(Stored items)
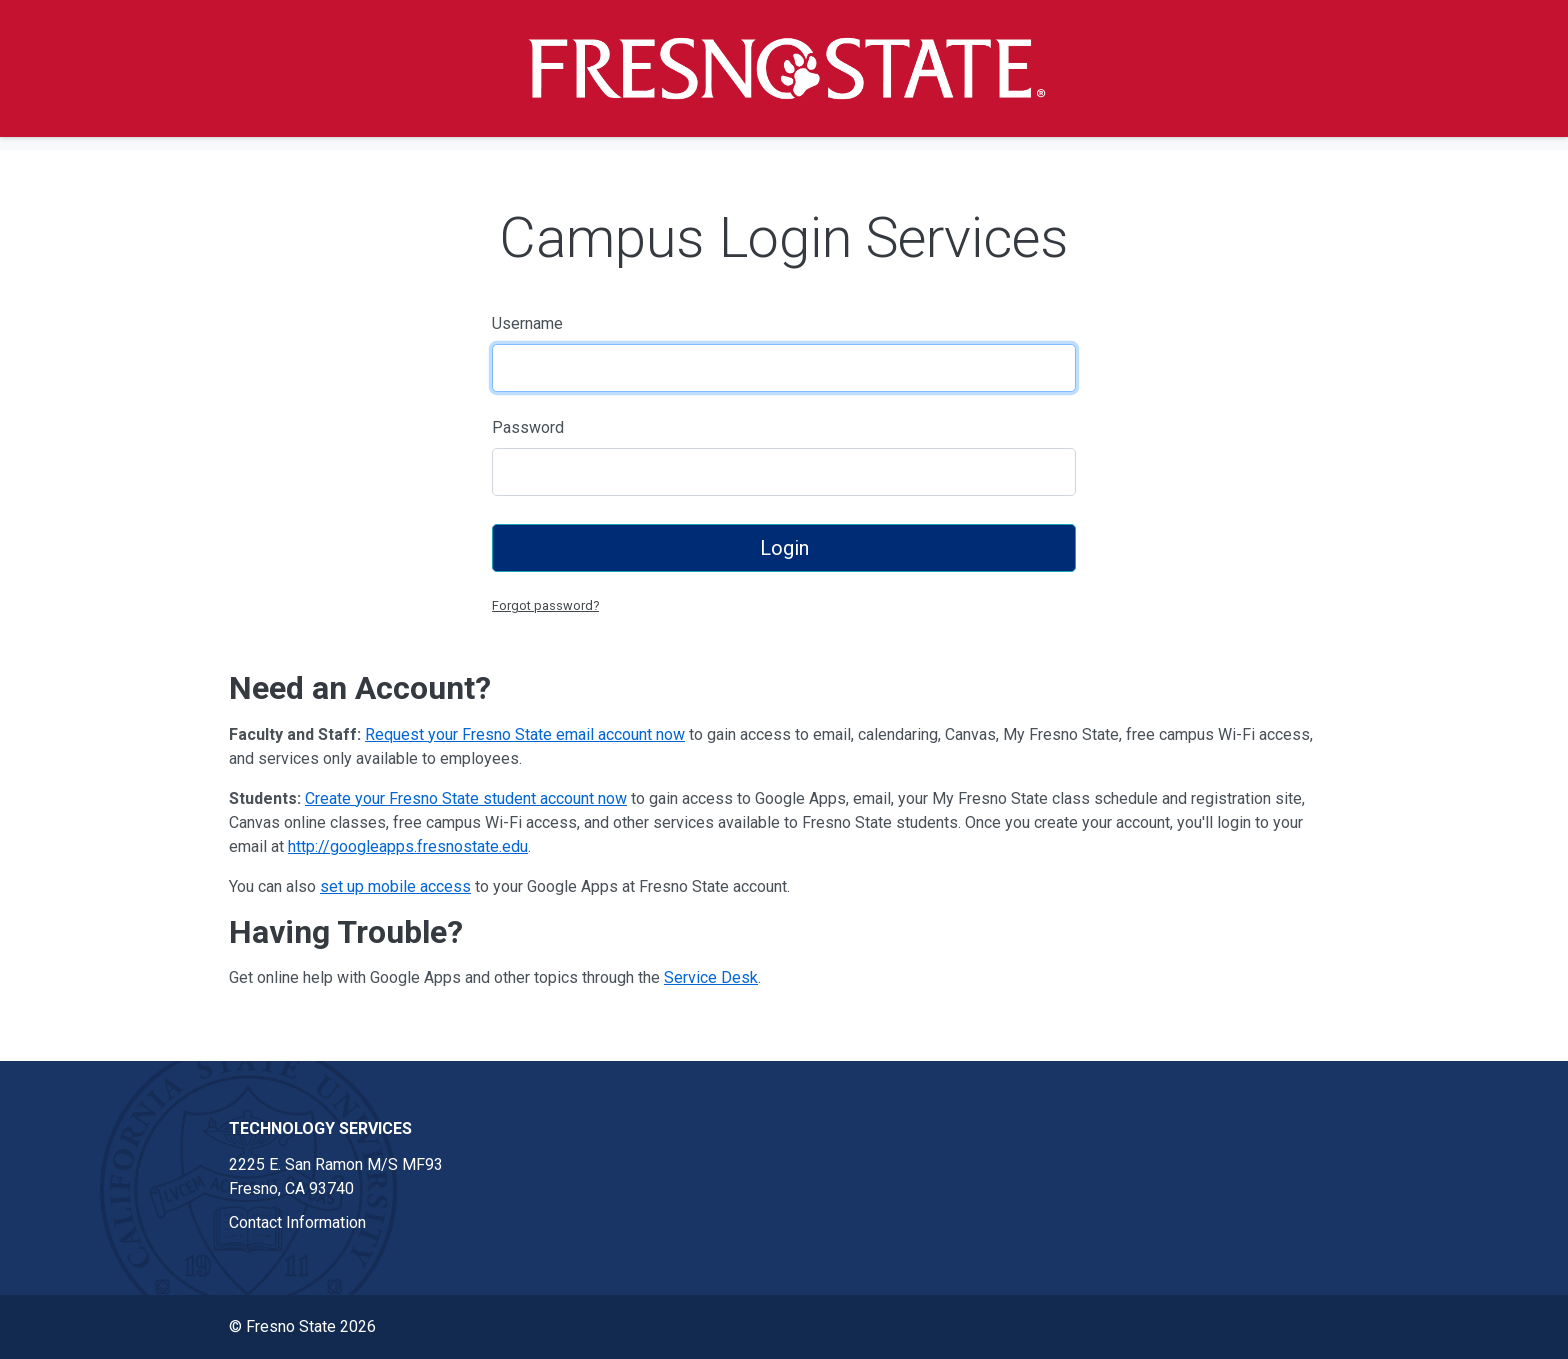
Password (528, 427)
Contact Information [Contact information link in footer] (297, 1222)
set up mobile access (395, 886)
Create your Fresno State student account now (466, 798)
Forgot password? (545, 605)
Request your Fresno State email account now (525, 734)
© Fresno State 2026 (302, 1326)
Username (527, 323)
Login (784, 548)
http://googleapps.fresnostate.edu (408, 846)
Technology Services (320, 1128)
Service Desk (711, 977)
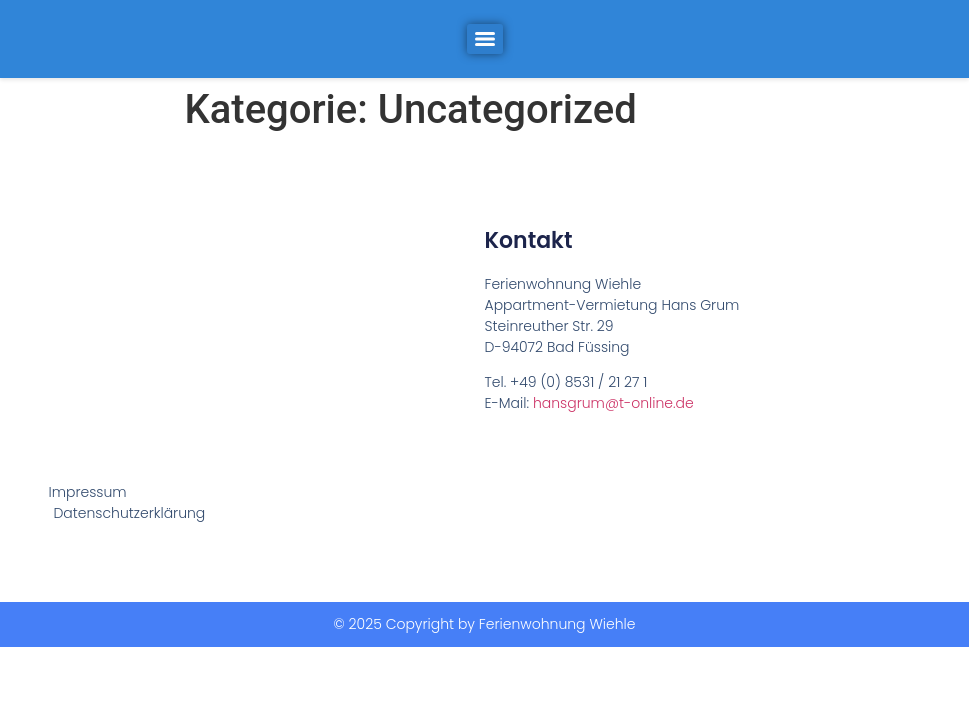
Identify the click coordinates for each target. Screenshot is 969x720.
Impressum (87, 492)
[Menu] (485, 39)
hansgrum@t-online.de (613, 403)
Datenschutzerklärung (129, 513)
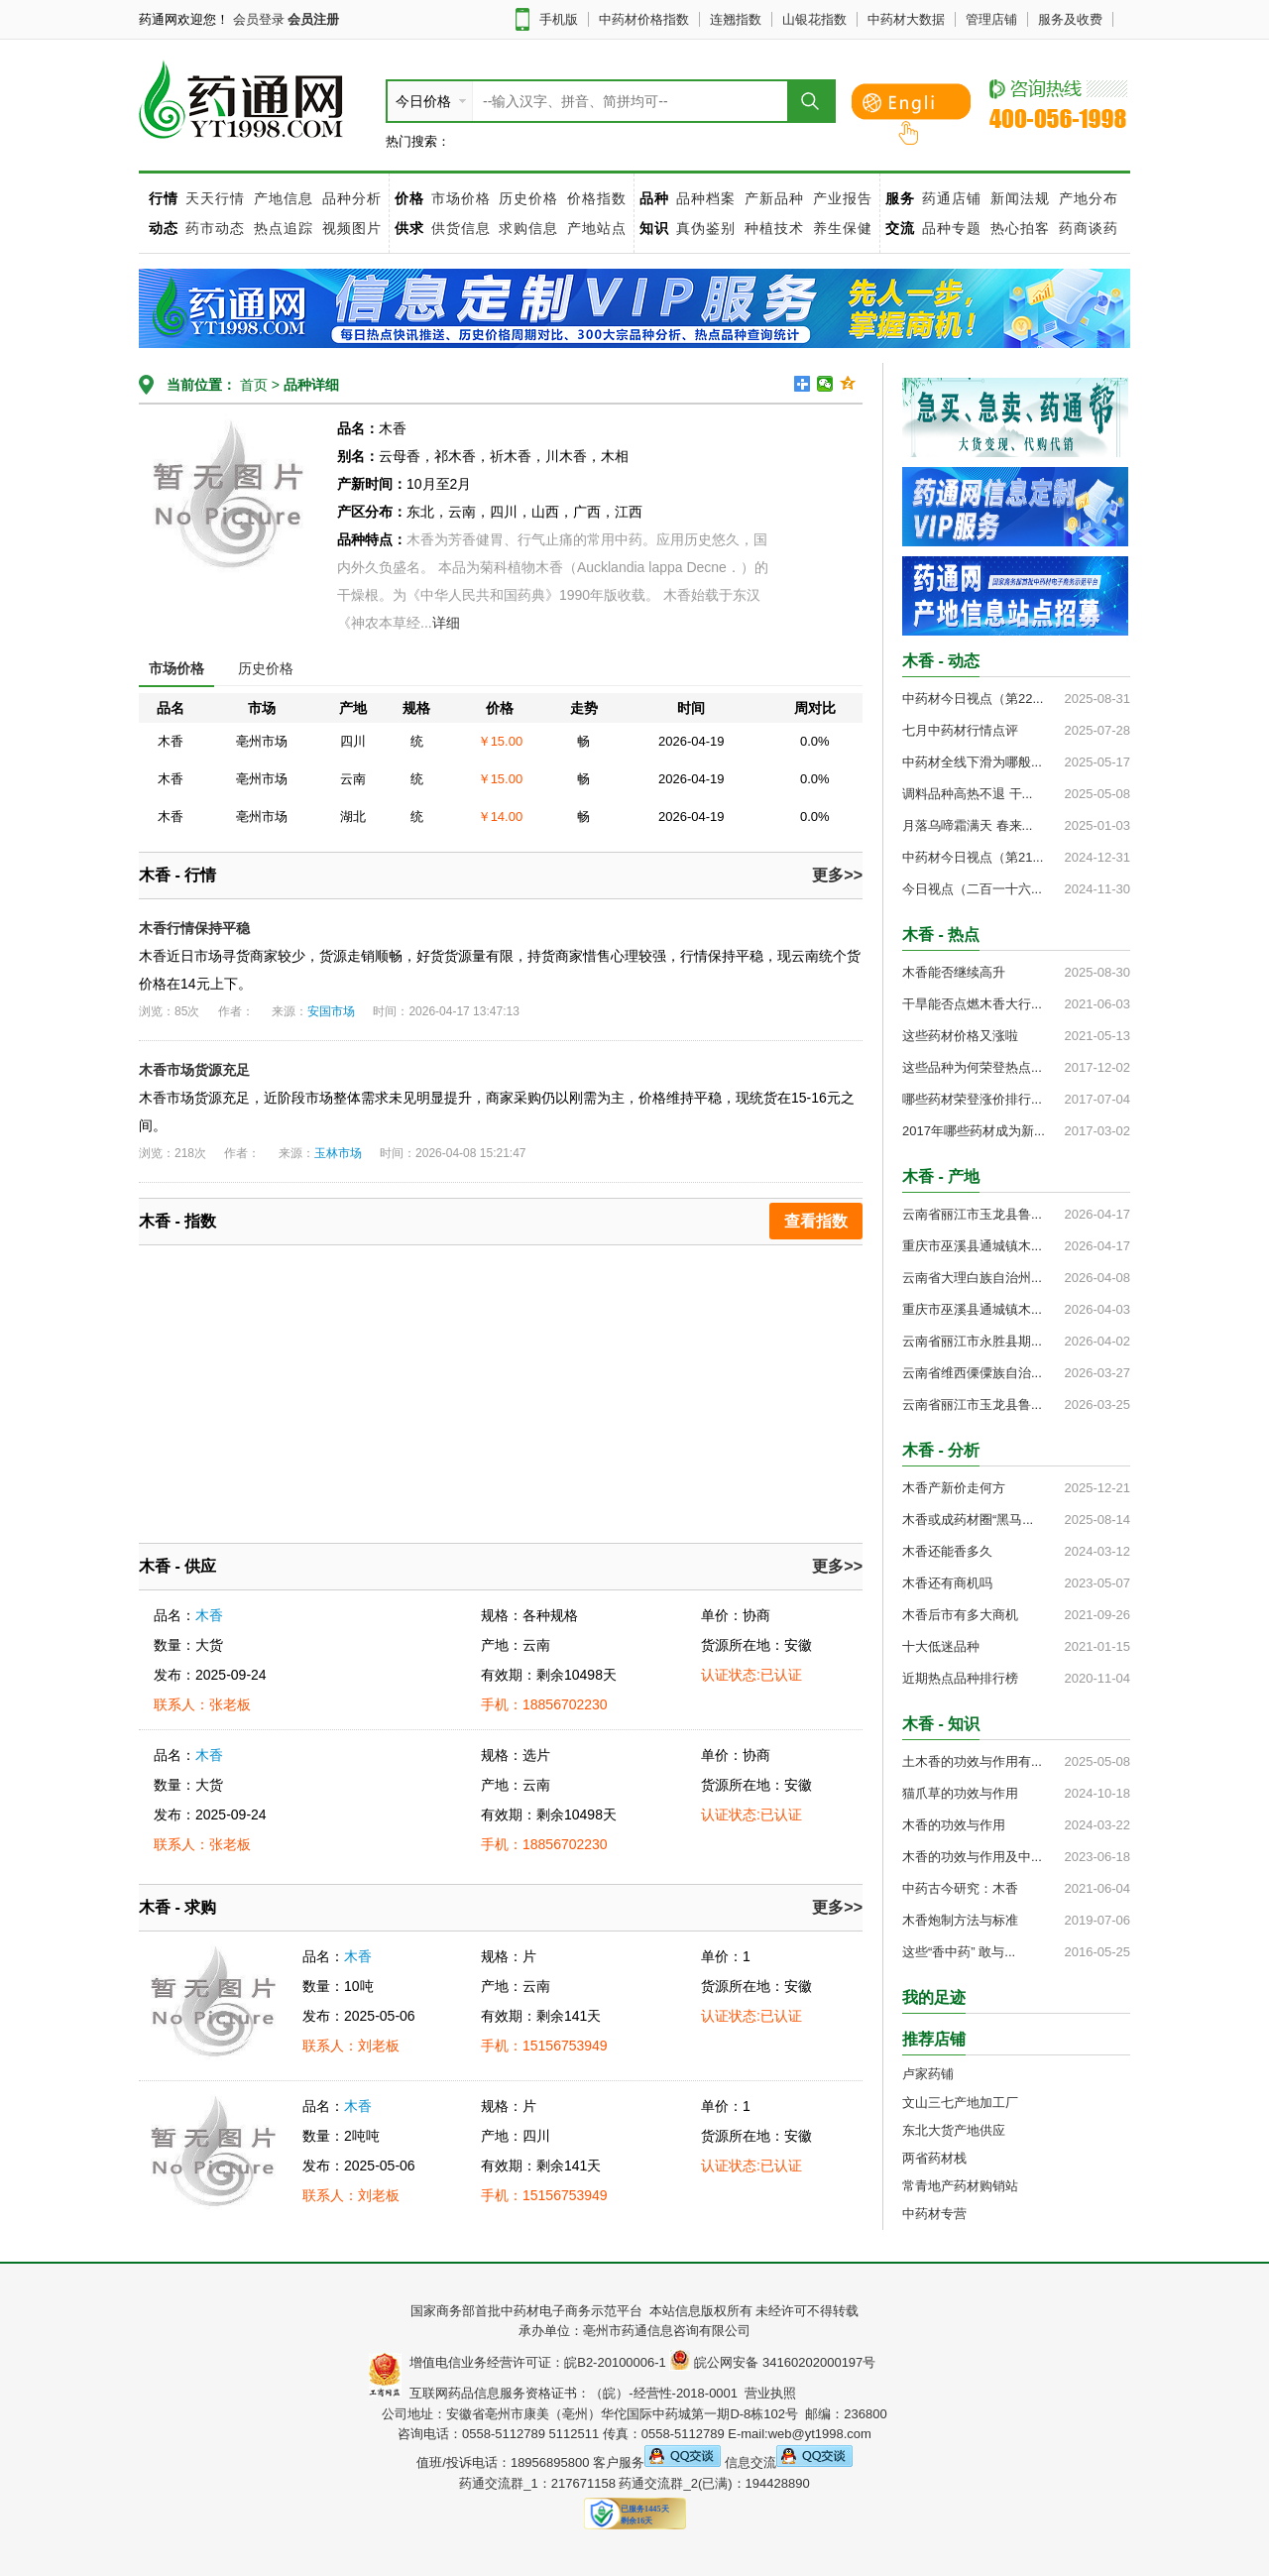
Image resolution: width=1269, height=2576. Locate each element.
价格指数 (597, 198)
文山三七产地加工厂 (960, 2102)
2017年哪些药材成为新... (973, 1130)
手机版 (558, 19)
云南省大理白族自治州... (972, 1277)
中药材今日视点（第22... (972, 698)
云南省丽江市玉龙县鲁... (972, 1214)
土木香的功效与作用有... (972, 1761)
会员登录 (259, 19)
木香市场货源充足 (194, 1070)
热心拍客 (1022, 228)
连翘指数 (735, 19)
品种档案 (706, 198)
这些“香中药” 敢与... (958, 1951)
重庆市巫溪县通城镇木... (972, 1245)
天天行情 (215, 198)
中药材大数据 (906, 19)
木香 (209, 1615)
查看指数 (816, 1221)
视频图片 (352, 228)
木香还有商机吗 (947, 1583)
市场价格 (461, 198)
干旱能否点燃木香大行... (972, 1003)
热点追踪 (286, 228)
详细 (446, 623)
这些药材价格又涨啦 (960, 1035)
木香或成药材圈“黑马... (967, 1519)
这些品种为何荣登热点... (972, 1067)
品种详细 (311, 385)
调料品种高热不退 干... (967, 793)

### ACTIVITY:
In your answer, include only the lines above starting at the line that holds "中药材今日视点（第22... (972, 698)" and ending at the line that holds "木香还有商机吗 (947, 1583)", copied exactly.

### TASK RESULT:
中药材今日视点（第22... (972, 698)
云南省丽江市玉龙县鲁... (972, 1214)
土木香的功效与作用有... (972, 1761)
会员登录 (259, 19)
木香市场货源充足 (194, 1070)
热心拍客 (1022, 228)
连翘指数 (735, 19)
品种档案 (706, 198)
这些“香中药” 敢与... (958, 1951)
重庆市巫溪县通城镇木... (972, 1245)
天天行情 (215, 198)
中药材大数据 (906, 19)
木香 (209, 1615)
查看指数 (816, 1221)
视频图片 (352, 228)
木香还有商机吗 (947, 1583)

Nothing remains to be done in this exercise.